**YOUR GOAL:** Among the records that follow, count the lines where "miedo" appears, and state the count by itself.

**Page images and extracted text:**
*****

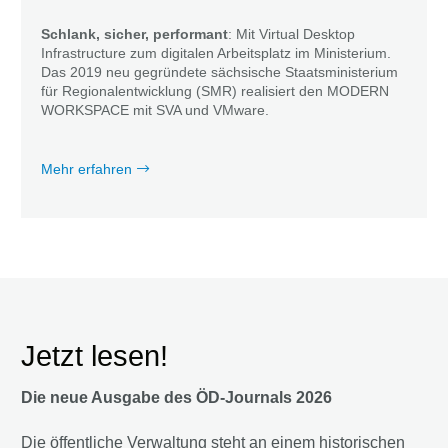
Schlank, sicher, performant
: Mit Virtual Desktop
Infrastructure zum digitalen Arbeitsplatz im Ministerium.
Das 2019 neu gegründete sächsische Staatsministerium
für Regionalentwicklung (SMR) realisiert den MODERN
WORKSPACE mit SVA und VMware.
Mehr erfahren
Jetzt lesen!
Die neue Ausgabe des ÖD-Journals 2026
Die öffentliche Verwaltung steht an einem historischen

*****

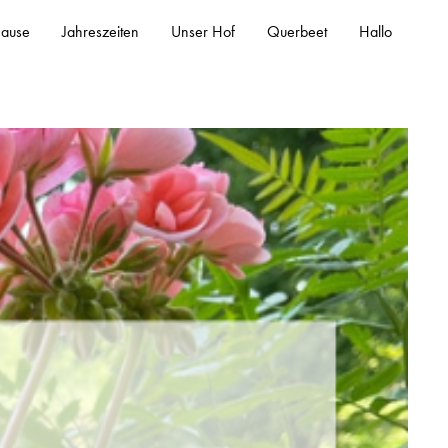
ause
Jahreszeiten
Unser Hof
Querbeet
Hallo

*****

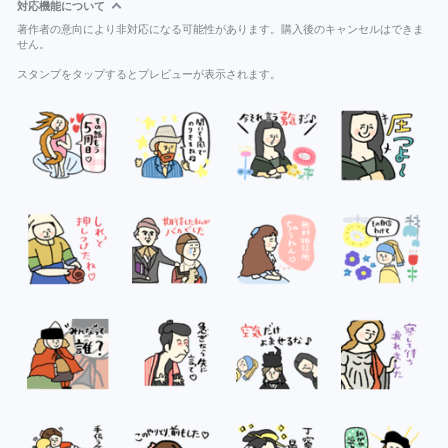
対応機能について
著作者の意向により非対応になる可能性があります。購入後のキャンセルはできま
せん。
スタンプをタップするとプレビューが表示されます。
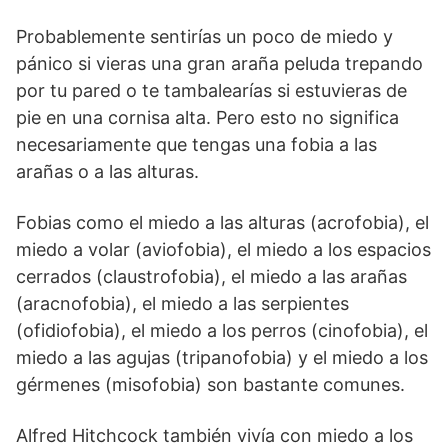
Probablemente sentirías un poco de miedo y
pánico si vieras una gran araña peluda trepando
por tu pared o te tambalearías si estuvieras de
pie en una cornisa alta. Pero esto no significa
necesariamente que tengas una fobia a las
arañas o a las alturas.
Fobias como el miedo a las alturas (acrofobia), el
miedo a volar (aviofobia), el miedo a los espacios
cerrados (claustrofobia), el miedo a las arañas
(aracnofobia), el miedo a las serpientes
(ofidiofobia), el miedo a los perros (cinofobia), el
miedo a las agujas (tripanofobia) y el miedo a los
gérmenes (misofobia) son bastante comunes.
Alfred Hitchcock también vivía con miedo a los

*****

**TASK SOLUTION:** 8